Type the listing below out again exactly. No images.

--------------------

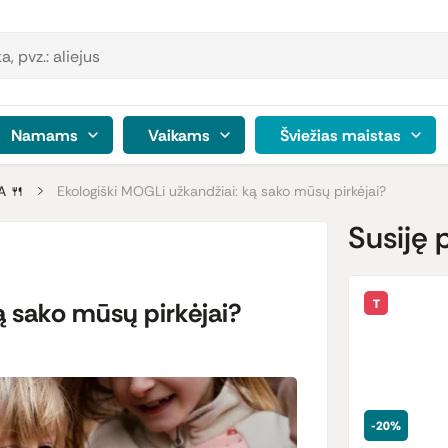
Namams
Vaikams
Šviežias maistas
A 🍴
Ekologiški MOGLi užkandžiai: ką sako mūsų pirkėjai?
Susiję 
ą sako mūsų pirkėjai?
T
-20%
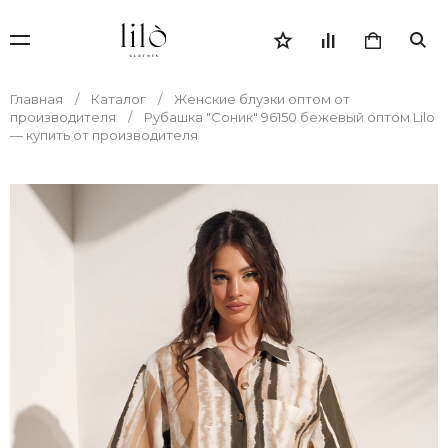
Главная
Каталог
Женские блузки оптом от
производителя
Рубашка "Соник" 96150 бежевый оптом Lilo
— купить от производителя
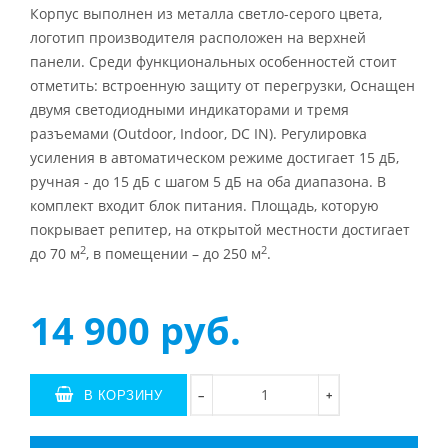
Корпус выполнен из металла светло-серого цвета,
логотип производителя расположен на верхней
панели. Среди функциональных особенностей стоит
отметить: встроенную защиту от перегрузки, Оснащен
двумя светодиодными индикаторами и тремя
разъемами (Outdoor, Indoor, DC IN). Регулировка
усиления в автоматическом режиме достигает 15 дБ,
ручная - до 15 дБ с шагом 5 дБ на оба диапазона. В
комплект входит блок питания. Площадь, которую
покрывает репитер, на открытой местности достигает
2
2
до 70 м
, в помещении – до 250 м
.
14 900
руб.
В КОРЗИНУ
+
−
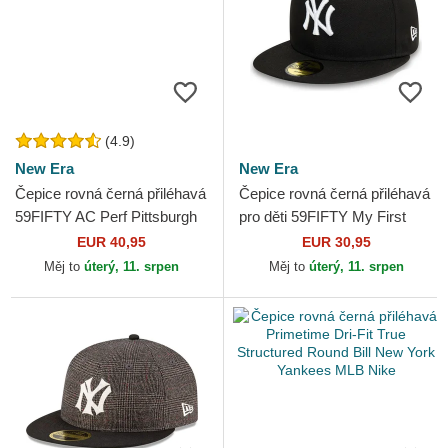
(4.9)
New Era
New Era
Čepice rovná černá přiléhavá
Čepice rovná černá přiléhavá
59FIFTY AC Perf Pittsburgh
pro děti 59FIFTY My First
Pirates MLB New Era
New York Yankees MLB New
EUR 40,95
EUR 30,95
Era
Měj to
úterý, 11. srpen
Měj to
úterý, 11. srpen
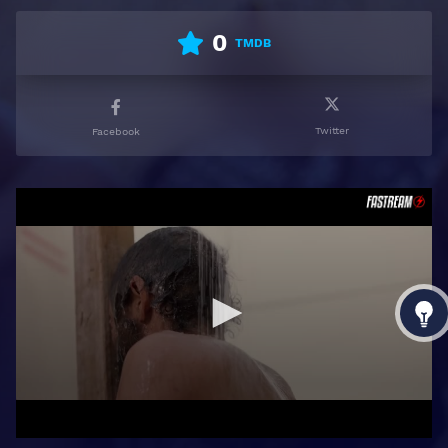
0
TMDB
Twitter
Facebook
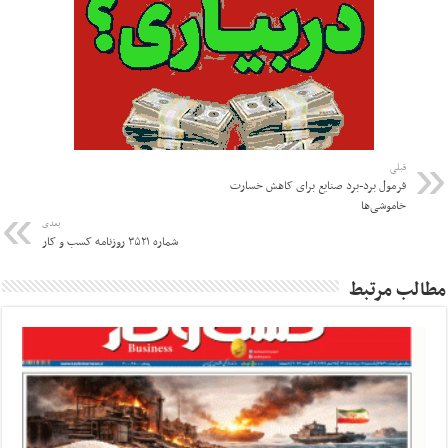
قبلی
فرمول برد-برد صنایع برای کاهش خسارت
خاموشی‌ها
بعدی
شماره ۳۵۲۱ روزنامه کسب و کار
مطالب مرتبط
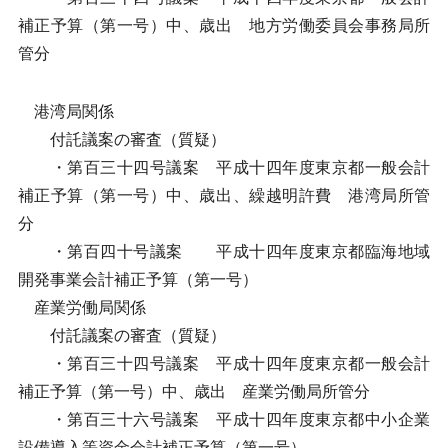
補正予算（第一号）中、歳出 地方労働委員会事務局所
管分
港湾局関係
付託議案の審査（質疑）
・第百三十四号議案 平成十四年度東京都一般会計
補正予算（第一号）中、歳出、繰越明許費 港湾局所管
分
・第百四十号議案 平成十四年度東京都臨海地域
開発事業会計補正予算（第一号）
産業労働局関係
付託議案の審査（質疑）
・第百三十四号議案 平成十四年度東京都一般会計
補正予算（第一号）中、歳出 産業労働局所管分
・第百三十六号議案 平成十四年度東京都中小企業
設備導入等資金会計補正予算（第一号）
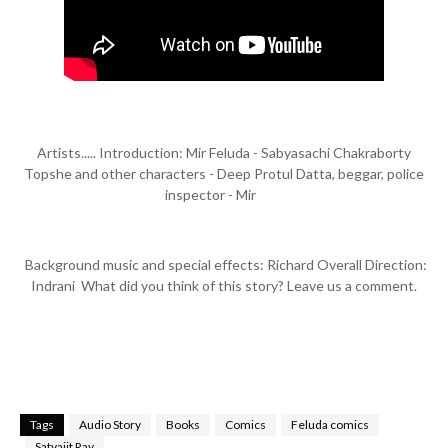
Artists..... Introduction: Mir Feluda - Sabyasachi Chakraborty
Topshe and other characters - Deep Protul Datta, beggar, police
inspector - Mir
Background music and special effects: Richard Overall Direction:
Indrani What did you think of this story? Leave us a comment.
Tags
Audio Story
Books
Comics
Feluda comics
Satyajit Ray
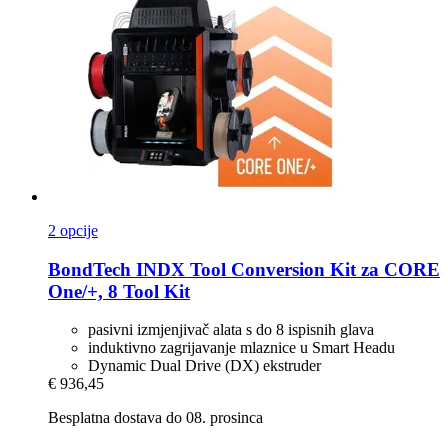
2 opcije
BondTech
INDX Tool Conversion Kit za CORE
One/+, 8 Tool Kit
pasivni izmjenjivač alata s do 8 ispisnih glava
induktivno zagrijavanje mlaznice u Smart Headu
Dynamic Dual Drive (DX) ekstruder
€ 936,45
Besplatna dostava do 08. prosinca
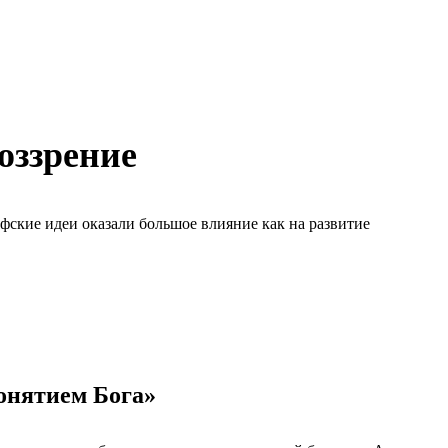
оззрение
ские идеи оказали большое влияние как на развитие
онятием Бога»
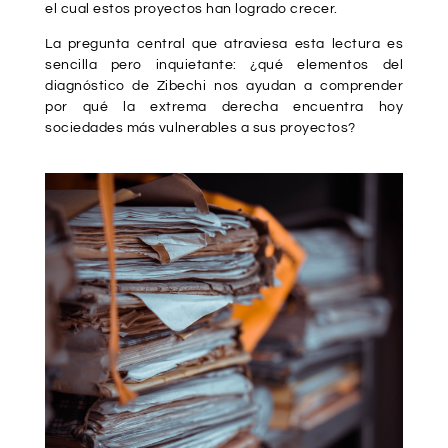
el cual estos proyectos han logrado crecer.
La pregunta central que atraviesa esta lectura es
sencilla pero inquietante: ¿qué elementos del
diagnóstico de Zibechi nos ayudan a comprender
por qué la extrema derecha encuentra hoy
sociedades más vulnerables a sus proyectos?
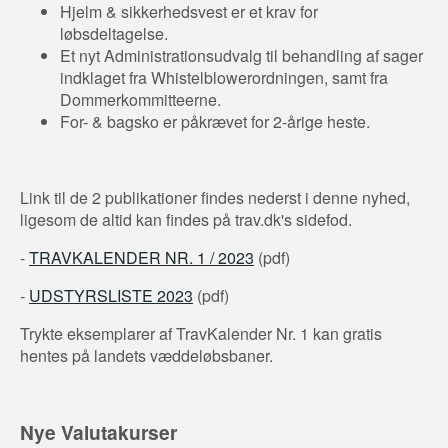
Hjelm & sikkerhedsvest er et krav for
løbsdeltagelse.
Et nyt Administrationsudvalg til behandling af sager
indklaget fra Whistelblowerordningen, samt fra
Dommerkommitteerne.
For- & bagsko er påkrævet for 2-årige heste.
Link til de 2 publikationer findes nederst i denne nyhed,
ligesom de altid kan findes på trav.dk's sidefod.
-
TRAVKALENDER NR. 1 / 2023
(pdf)
-
UDSTYRSLISTE 2023
(pdf)
Trykte eksemplarer af TravKalender Nr. 1 kan gratis
hentes på landets væddeløbsbaner.
Nye Valutakurser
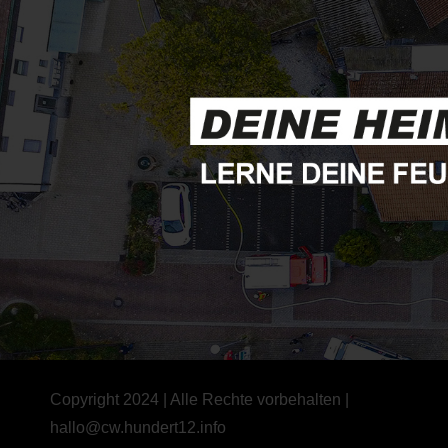
Copyright 2024 | Alle Rechte vorbehalten |
hallo@cw.hundert12.info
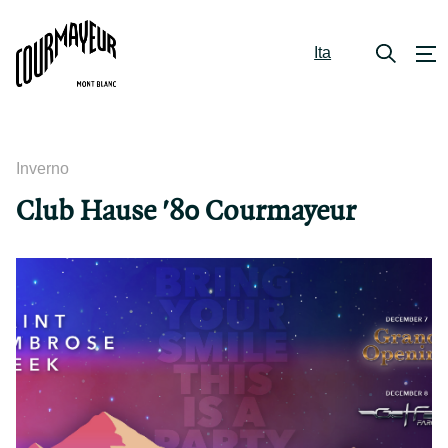
Ita
Inverno
Club Hause '80 Courmayeur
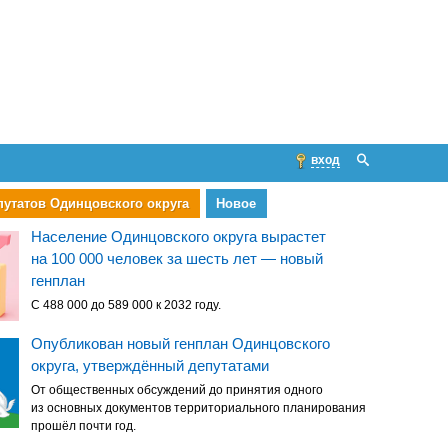
вход
путатов Одинцовского округа
Новое
Население Одинцовского округа вырастет
на 100 000 человек за шесть лет — новый
генплан
С 488 000 до 589 000 к 2032 году.
Опубликован новый генплан Одинцовского
округа, утверждённый депутатами
От общественных обсуждений до принятия одного
из основных документов территориального планирования
прошёл почти год.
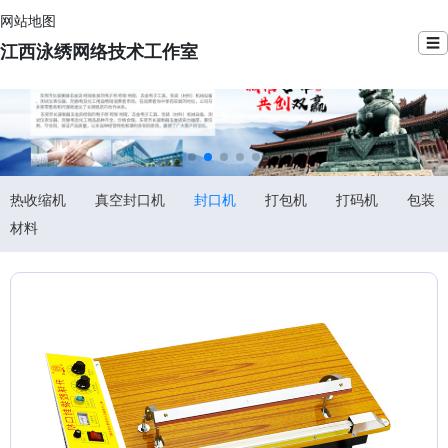
网站地图
☰
江西泳绣网络技术工作室
热收缩机
真空封口机
封口机
打包机
打码机
包装
材料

--------------------

**Task response:**
Namams
Vaikams
Šviežias maistas
A 🍴
Ekologiški MOGLi užkandžiai: ką sako mūsų pirkėjai?
Susiję 
ą sako mūsų pirkėjai?
T
-20%
Главная
Каталог
Женские блузки оптом от
производителя
Рубашка "Соник" 96150 бежевый оптом Lilo
— купить от производителя
Корпус выполнен из металла светло-серого цвета,
логотип производителя расположен на верхней
панели. Среди функциональных особенностей стоит
отметить: встроенную защиту от перегрузки, Оснащен
двумя светодиодными индикаторами и тремя
разъемами (Outdoor, Indoor, DC IN). Регулировка
усиления в автоматическом режиме достигает 15 дБ,
ручная - до 15 дБ с шагом 5 дБ на оба диапазона. В
комплект входит блок питания. Площадь, которую
покрывает репитер, на открытой местности достигает
2
2
до 70 м
, в помещении – до 250 м
.
14 900
руб.
В КОРЗИНУ
+
−
(4.9)
New Era
New Era
Čepice rovná černá přiléhavá
Čepice rovná černá přiléhavá
59FIFTY AC Perf Pittsburgh
pro děti 59FIFTY My First
Pirates MLB New Era
New York Yankees MLB New
EUR 40,95
EUR 30,95
Era
Měj to
úterý, 11. srpen
Měj to
úterý, 11. srpen
0
TMDB
Twitter
Facebook
قبلی
فرمول برد-برد صنایع برای کاهش خسارت
خاموشی‌ها
بعدی
شماره ۳۵۲۱ روزنامه کسب و کار
مطالب مرتبط
補正予算（第一号）中、歳出 地方労働委員会事務局所
管分
港湾局関係
付託議案の審査（質疑）
・第百三十四号議案 平成十四年度東京都一般会計
補正予算（第一号）中、歳出、繰越明許費 港湾局所管
分
・第百四十号議案 平成十四年度東京都臨海地域
開発事業会計補正予算（第一号）
産業労働局関係
付託議案の審査（質疑）
・第百三十四号議案 平成十四年度東京都一般会計
補正予算（第一号）中、歳出 産業労働局所管分
・第百三十六号議案 平成十四年度東京都中小企業
設備導入等資金会計補正予算（第一号）
Artists..... Introduction: Mir Feluda - Sabyasachi Chakraborty
Topshe and other characters - Deep Protul Datta, beggar, police
inspector - Mir
Background music and special effects: Richard Overall Direction:
Indrani What did you think of this story? Leave us a comment.
Tags
Audio Story
Books
Comics
Feluda comics
Satyajit Ray
2 opcije
BondTech
INDX Tool Conversion Kit za CORE
One/+, 8 Tool Kit
pasivni izmjenjivač alata s do 8 ispisnih glava
induktivno zagrijavanje mlaznice u Smart Headu
Dynamic Dual Drive (DX) ekstruder
€ 936,45
Besplatna dostava do 08. prosinca
оззрение
ские идеи оказали большое влияние как на развитие
онятием Бога»
el cual estos proyectos han logrado crecer.
La pregunta central que atraviesa esta lectura es
sencilla pero inquietante: ¿qué elementos del
diagnóstico de Zibechi nos ayudan a comprender
por qué la extrema derecha encuentra hoy
sociedades más vulnerables a sus proyectos?
Hjelm & sikkerhedsvest er et krav for
løbsdeltagelse.
Et nyt Administrationsudvalg til behandling af sager
indklaget fra Whistelblowerordningen, samt fra
Dommerkommitteerne.
For- & bagsko er påkrævet for 2-årige heste.
Link til de 2 publikationer findes nederst i denne nyhed,
ligesom de altid kan findes på trav.dk's sidefod.
-
TRAVKALENDER NR. 1 / 2023
(pdf)
-
UDSTYRSLISTE 2023
(pdf)
Trykte eksemplarer af TravKalender Nr. 1 kan gratis
hentes på landets væddeløbsbaner.
Nye Valutakurser
Copyright 2024 | Alle Rechte vorbehalten |
hallo@cw.hundert12.info
Ita
Inverno
Club Hause '80 Courmayeur
вход
путатов Одинцовского округа
Новое
Население Одинцовского округа вырастет
на 100 000 человек за шесть лет — новый
генплан
С 488 000 до 589 000 к 2032 году.
Опубликован новый генплан Одинцовского
округа, утверждённый депутатами
От общественных обсуждений до принятия одного
из основных документов территориального планирования
прошёл почти год.
网站地图
☰
江西泳绣网络技术工作室
热收缩机
真空封口机
封口机
打包机
打码机
包装
材料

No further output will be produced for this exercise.